___ Entries shown

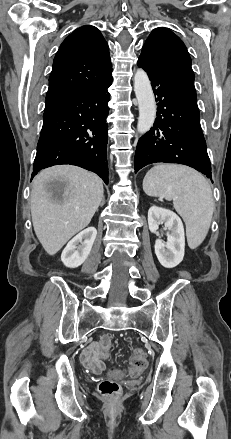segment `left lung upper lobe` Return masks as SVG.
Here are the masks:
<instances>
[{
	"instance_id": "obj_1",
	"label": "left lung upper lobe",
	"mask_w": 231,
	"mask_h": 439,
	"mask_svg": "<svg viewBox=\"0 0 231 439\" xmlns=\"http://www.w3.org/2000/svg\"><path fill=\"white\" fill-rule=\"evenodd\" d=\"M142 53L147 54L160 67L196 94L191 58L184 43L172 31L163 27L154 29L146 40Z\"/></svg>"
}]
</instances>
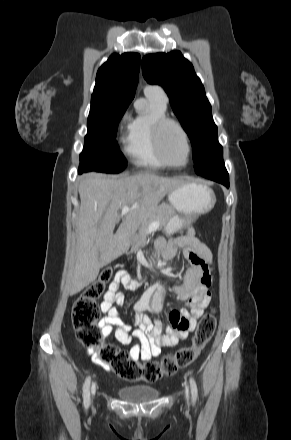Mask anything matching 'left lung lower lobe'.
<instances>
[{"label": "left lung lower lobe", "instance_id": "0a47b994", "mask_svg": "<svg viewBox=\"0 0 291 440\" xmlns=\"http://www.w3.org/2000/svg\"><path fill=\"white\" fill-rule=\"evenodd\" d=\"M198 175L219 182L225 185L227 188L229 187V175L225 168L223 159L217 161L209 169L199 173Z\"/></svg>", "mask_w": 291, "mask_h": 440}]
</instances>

______
___ Entries shown

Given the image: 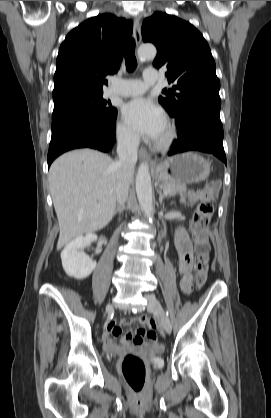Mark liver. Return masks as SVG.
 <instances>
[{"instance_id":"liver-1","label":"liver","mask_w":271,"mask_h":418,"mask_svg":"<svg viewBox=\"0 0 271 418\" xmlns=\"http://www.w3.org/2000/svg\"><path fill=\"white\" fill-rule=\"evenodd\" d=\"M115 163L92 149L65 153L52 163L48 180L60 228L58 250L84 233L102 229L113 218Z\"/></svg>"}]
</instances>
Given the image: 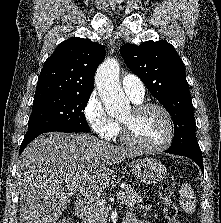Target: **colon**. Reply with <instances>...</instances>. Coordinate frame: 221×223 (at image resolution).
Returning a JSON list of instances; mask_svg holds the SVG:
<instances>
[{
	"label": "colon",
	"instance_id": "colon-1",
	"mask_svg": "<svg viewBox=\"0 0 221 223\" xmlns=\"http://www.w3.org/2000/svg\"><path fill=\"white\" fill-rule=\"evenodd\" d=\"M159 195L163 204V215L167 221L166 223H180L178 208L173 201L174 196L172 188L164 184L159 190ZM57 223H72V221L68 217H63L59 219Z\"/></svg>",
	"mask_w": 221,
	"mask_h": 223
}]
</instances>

______
___ Entries shown

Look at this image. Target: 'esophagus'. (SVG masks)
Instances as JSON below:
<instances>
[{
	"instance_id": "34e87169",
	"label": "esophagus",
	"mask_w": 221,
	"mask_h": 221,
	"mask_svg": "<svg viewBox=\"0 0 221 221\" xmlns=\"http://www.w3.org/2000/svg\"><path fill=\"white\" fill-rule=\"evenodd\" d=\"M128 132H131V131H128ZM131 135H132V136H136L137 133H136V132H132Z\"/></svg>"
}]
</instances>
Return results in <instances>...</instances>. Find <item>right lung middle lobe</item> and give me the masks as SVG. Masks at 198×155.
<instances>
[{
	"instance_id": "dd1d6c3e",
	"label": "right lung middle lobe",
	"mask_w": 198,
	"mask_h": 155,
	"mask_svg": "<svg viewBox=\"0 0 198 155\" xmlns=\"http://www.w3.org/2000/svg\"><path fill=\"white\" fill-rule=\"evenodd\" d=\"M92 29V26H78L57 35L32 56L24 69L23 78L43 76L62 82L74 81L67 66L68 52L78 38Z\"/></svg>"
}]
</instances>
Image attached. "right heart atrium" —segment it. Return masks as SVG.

______

**Problem requirements**
Using the entries above, output exactly the lines between the line holding "Return results in" and the line holding "it. Return masks as SVG.", end lines included, and nothing more.

**Problem solution**
Return results in <instances>...</instances>. Find <item>right lung middle lobe</item> and give me the masks as SVG. Masks at 198×155.
<instances>
[{
	"instance_id": "dd1d6c3e",
	"label": "right lung middle lobe",
	"mask_w": 198,
	"mask_h": 155,
	"mask_svg": "<svg viewBox=\"0 0 198 155\" xmlns=\"http://www.w3.org/2000/svg\"><path fill=\"white\" fill-rule=\"evenodd\" d=\"M92 29V26H78L57 35L32 56L24 69L23 78L43 76L62 82L74 81L67 66L68 52L78 38Z\"/></svg>"
}]
</instances>
Image attached. "right heart atrium" —segment it. Return masks as SVG.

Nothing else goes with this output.